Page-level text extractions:
******

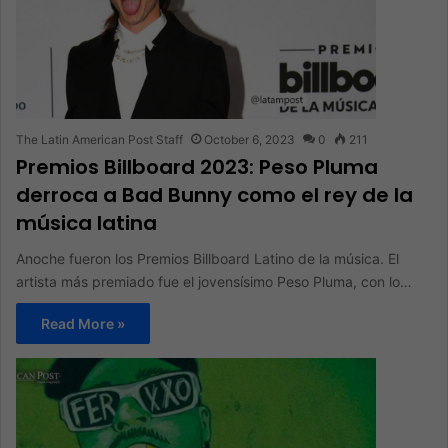
The Latin American Post Staff
October 6, 2023
0
211
Premios Billboard 2023: Peso Pluma
derroca a Bad Bunny como el rey de la
música latina
Anoche fueron los Premios Billboard Latino de la música. El
artista más premiado fue el jovensísimo Peso Pluma, con lo…
Read More »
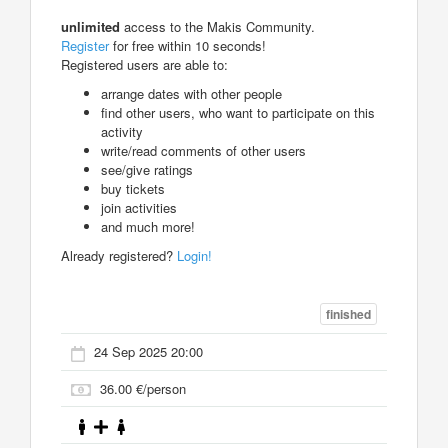
unlimited
access to the Makis Community.
Register
for free within 10 seconds!
Registered users are able to:
arrange dates with other people
find other users, who want to participate on this
activity
write/read comments of other users
see/give ratings
buy tickets
join activities
and much more!
Already registered?
Login!
finished
24 Sep 2025 20:00
36.00 €/person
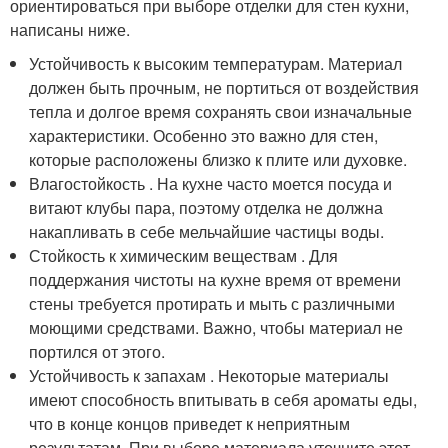
ориентироваться при выборе отделки для стен кухни,
написаны ниже.
Устойчивость к высоким температурам. Материал
должен быть прочным, не портиться от воздействия
тепла и долгое время сохранять свои изначальные
характеристики. Особенно это важно для стен,
которые расположены близко к плите или духовке.
Влагостойкость . На кухне часто моется посуда и
витают клубы пара, поэтому отделка не должна
накапливать в себе мельчайшие частицы воды.
Стойкость к химическим веществам . Для
поддержания чистоты на кухне время от времени
стены требуется протирать и мыть с различными
моющими средствами. Важно, чтобы материал не
портился от этого.
Устойчивость к запахам . Некоторые материалы
имеют способность впитывать в себя ароматы еды,
что в конце концов приведет к неприятным
результатам. При выборе материала уточните этот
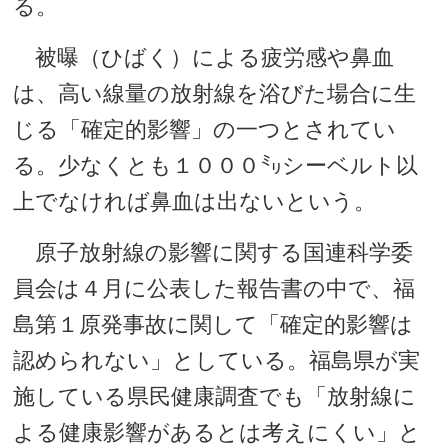
る。
被曝（ひばく）による疲労感や鼻血
は、高い線量の放射線を浴びた場合に生
じる「確定的影響」の一つとされてい
る。少なくとも１０００㍉シーベルト以
上でなければ鼻血は出ないという。
原子放射線の影響に関する国連科学委
員会は４月に公表した報告書の中で、福
島第１原発事故に関して「確定的影響は
認められない」としている。福島県が実
施している県民健康調査でも「放射線に
よる健康影響があるとは考えにくい」と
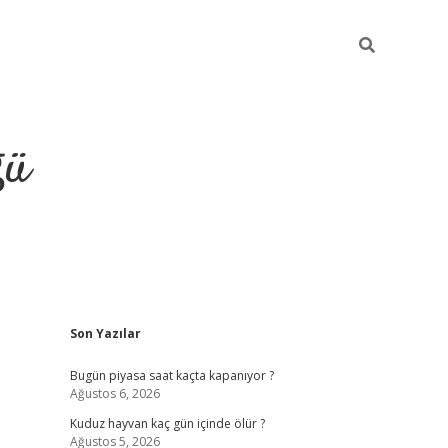
ğü
Sidebar
Son Yazılar
hiltonbet twitter
Bugün piyasa saat kaçta kapanıyor ?
Ağustos 6, 2026
Kuduz hayvan kaç gün içinde ölür ?
Ağustos 5, 2026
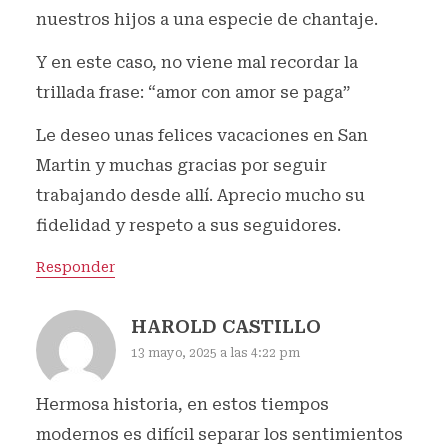
nuestros hijos a una especie de chantaje.
Y en este caso, no viene mal recordar la
trillada frase: “amor con amor se paga”
Le deseo unas felices vacaciones en San
Martin y muchas gracias por seguir
trabajando desde allí. Aprecio mucho su
fidelidad y respeto a sus seguidores.
Responder
HAROLD CASTILLO
13 mayo, 2025 a las 4:22 pm
Hermosa historia, en estos tiempos
modernos es difícil separar los sentimientos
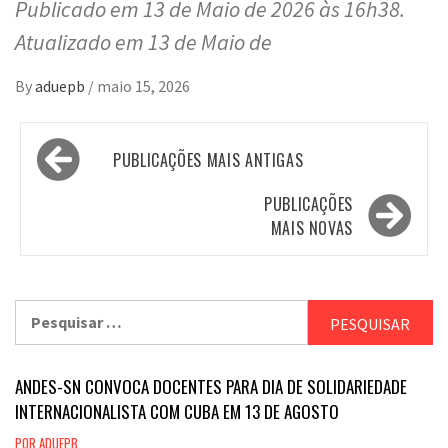
Publicado em 13 de Maio de 2026 às 16h38.
Atualizado em 13 de Maio de
By
aduepb
/
maio 15, 2026
Navegação
PUBLICAÇÕES MAIS ANTIGAS
por
posts
PUBLICAÇÕES
MAIS NOVAS
Pesquisar
por:
ANDES-SN CONVOCA DOCENTES PARA DIA DE SOLIDARIEDADE
INTERNACIONALISTA COM CUBA EM 13 DE AGOSTO
POR ADUEPB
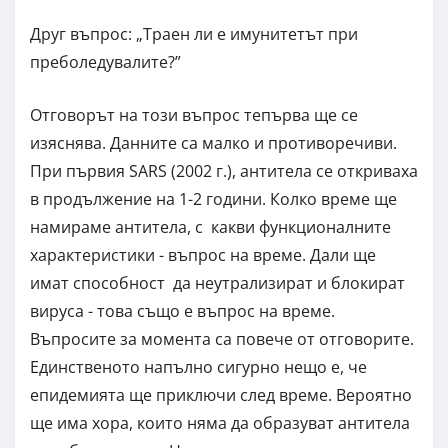
Друг въпрос: „Траен ли е имунитетът при
преболедувалите?”
Отговорът на този въпрос тепърва ще се
изяснява. Данните са малко и противоречиви.
При първия SARS (2002 г.), антитела се откриваха
в продължение на 1-2 години. Колко време ще
намираме антитела, с какви функционалните
характеристики - въпрос на време. Дали ще
имат способност да неутрализират и блокират
вируса - това също е въпрос на време.
Въпросите за момента са повече от отговорите.
Единственото напълно сигурно нещо е, че
епидемията ще приключи след време. Вероятно
ще има хора, които няма да образуват антитела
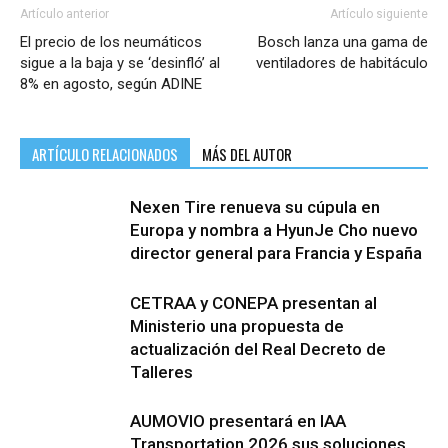
Artículo anterior
Artículo siguiente
El precio de los neumáticos
Bosch lanza una gama de
sigue a la baja y se ‘desinfló’ al
ventiladores de habitáculo
8% en agosto, según ADINE
ARTÍCULO RELACIONADOS
MÁS DEL AUTOR
Nexen Tire renueva su cúpula en
Europa y nombra a HyunJe Cho nuevo
director general para Francia y España
CETRAA y CONEPA presentan al
Ministerio una propuesta de
actualización del Real Decreto de
Talleres
AUMOVIO presentará en IAA
Transportation 2026 sus soluciones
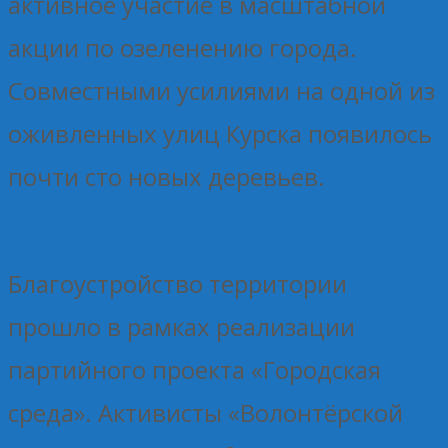
активное участие в масштабной
акции по озеленению города.
Совместными усилиями на одной из
оживленных улиц Курска появилось
почти сто новых деревьев.
Благоустройство территории
прошло в рамках реализации
партийного проекта «Городская
среда». Активисты «Волонтёрской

******

#### To do
The records above are to be copied exactly, without their pictures.

#### Response
The Latin American Post Staff
October 6, 2023
0
211
Premios Billboard 2023: Peso Pluma
derroca a Bad Bunny como el rey de la
música latina
Anoche fueron los Premios Billboard Latino de la música. El
artista más premiado fue el jovensísimo Peso Pluma, con lo…
Read More »
unlimited
access to the Makis Community.
Register
for free within 10 seconds!
Registered users are able to:
arrange dates with other people
find other users, who want to participate on this
activity
write/read comments of other users
see/give ratings
buy tickets
join activities
and much more!
Already registered?
Login!
finished
24 Sep 2025 20:00
36.00 €/person
ориентироваться при выборе отделки для стен кухни,
написаны ниже.
Устойчивость к высоким температурам. Материал
должен быть прочным, не портиться от воздействия
тепла и долгое время сохранять свои изначальные
характеристики. Особенно это важно для стен,
которые расположены близко к плите или духовке.
Влагостойкость . На кухне часто моется посуда и
витают клубы пара, поэтому отделка не должна
накапливать в себе мельчайшие частицы воды.
Стойкость к химическим веществам . Для
поддержания чистоты на кухне время от времени
стены требуется протирать и мыть с различными
моющими средствами. Важно, чтобы материал не
портился от этого.
Устойчивость к запахам . Некоторые материалы
имеют способность впитывать в себя ароматы еды,
что в конце концов приведет к неприятным
результатам. При выборе материала уточните этот
る。
被曝（ひばく）による疲労感や鼻血
は、高い線量の放射線を浴びた場合に生
じる「確定的影響」の一つとされてい
る。少なくとも１０００㍉シーベルト以
上でなければ鼻血は出ないという。
原子放射線の影響に関する国連科学委
員会は４月に公表した報告書の中で、福
島第１原発事故に関して「確定的影響は
認められない」としている。福島県が実
施している県民健康調査でも「放射線に
よる健康影響があるとは考えにくい」と
ğü
Sidebar
Son Yazılar
hiltonbet twitter
Bugün piyasa saat kaçta kapanıyor ?
Ağustos 6, 2026
Kuduz hayvan kaç gün içinde ölür ?
Ağustos 5, 2026
nuestros hijos a una especie de chantaje.
Y en este caso, no viene mal recordar la
trillada frase: “amor con amor se paga”
Le deseo unas felices vacaciones en San
Martin y muchas gracias por seguir
trabajando desde allí. Aprecio mucho su
fidelidad y respeto a sus seguidores.
Responder
HAROLD CASTILLO
13 mayo, 2025 a las 4:22 pm
Hermosa historia, en estos tiempos
modernos es difícil separar los sentimientos
Publicado em 13 de Maio de 2026 às 16h38.
Atualizado em 13 de Maio de
By
aduepb
/
maio 15, 2026
Navegação
PUBLICAÇÕES MAIS ANTIGAS
por
posts
PUBLICAÇÕES
MAIS NOVAS
Pesquisar
por:
ANDES-SN CONVOCA DOCENTES PARA DIA DE SOLIDARIEDADE
INTERNACIONALISTA COM CUBA EM 13 DE AGOSTO
POR ADUEPB
Друг въпрос: „Траен ли е имунитетът при
преболедувалите?”
Отговорът на този въпрос тепърва ще се
изяснява. Данните са малко и противоречиви.
При първия SARS (2002 г.), антитела се откриваха
в продължение на 1-2 години. Колко време ще
намираме антитела, с какви функционалните
характеристики - въпрос на време. Дали ще
имат способност да неутрализират и блокират
вируса - това също е въпрос на време.
Въпросите за момента са повече от отговорите.
Единственото напълно сигурно нещо е, че
епидемията ще приключи след време. Вероятно
ще има хора, които няма да образуват антитела
Artículo anterior
Artículo siguiente
El precio de los neumáticos
Bosch lanza una gama de
sigue a la baja y se ‘desinfló’ al
ventiladores de habitáculo
8% en agosto, según ADINE
ARTÍCULO RELACIONADOS
MÁS DEL AUTOR
Nexen Tire renueva su cúpula en
Europa y nombra a HyunJe Cho nuevo
director general para Francia y España
CETRAA y CONEPA presentan al
Ministerio una propuesta de
actualización del Real Decreto de
Talleres
AUMOVIO presentará en IAA
Transportation 2026 sus soluciones
активное участие в масштабной
акции по озеленению города.
Совместными усилиями на одной из
оживленных улиц Курска появилось
почти сто новых деревьев.
Благоустройство территории
прошло в рамках реализации
партийного проекта «Городская
среда». Активисты «Волонтёрской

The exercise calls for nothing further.